== EXTRACTED ENTRIES ==
------------------------------------------------

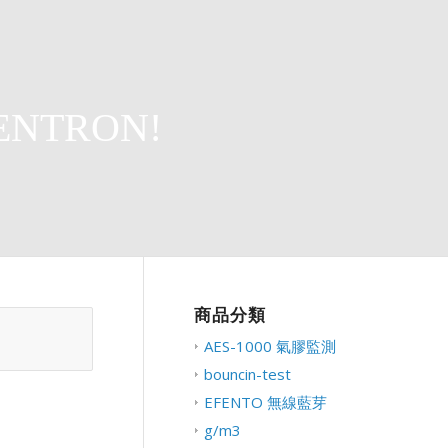
ENTRON!
商品分類
AES-1000 氣膠監測
bouncin-test
EFENTO 無線藍芽
g/m3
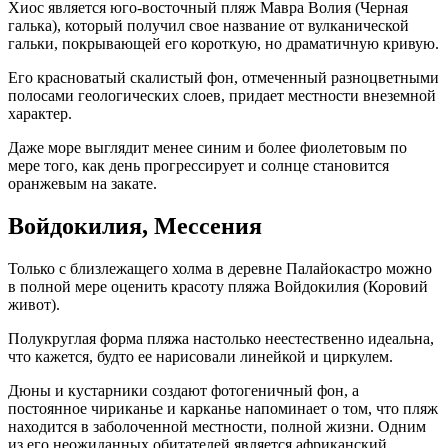
Хиос является юго-восточный пляж Мавра Волия (Черная
галька), который получил свое название от вулканической
гальки, покрывающей его короткую, но драматичную кривую.
Его красноватый скалистый фон, отмеченный разноцветными
полосами геологических слоев, придает местности внеземной
характер.
Даже море выглядит менее синим и более фиолетовым по
мере того, как день прогрессирует и солнце становится
оранжевым на закате.
Войдокилия, Мессения
Только с близлежащего холма в деревне Палайокастро можно
в полной мере оценить красоту пляжа Войдокилия (Коровий
живот).
Полукруглая форма пляжа настолько неестественно идеальна,
что кажется, будто ее нарисовали линейкой и циркулем.
Дюны и кустарники создают фотогеничный фон, а
постоянное чириканье и карканье напоминает о том, что пляж
находится в заболоченной местности, полной жизни. Одним
из его неожиданных обитателей является африканский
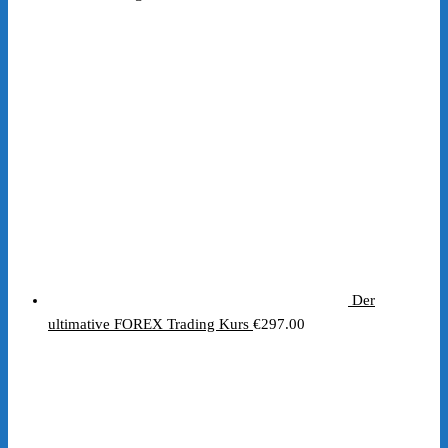
Der
ultimative FOREX Trading Kurs
€
297.00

------------------------------------------------

== PROBLEM DETAILS ==
Set down word for word every line from the one containing "находится в заболоченной" through the last line of the records above, both ends included. Leave out the pictures.

== SOLVED PROBLEM ==
находится в заболоченной местности, полной жизни. Одним
из его неожиданных обитателей является африканский
Der
ultimative FOREX Trading Kurs
€
297.00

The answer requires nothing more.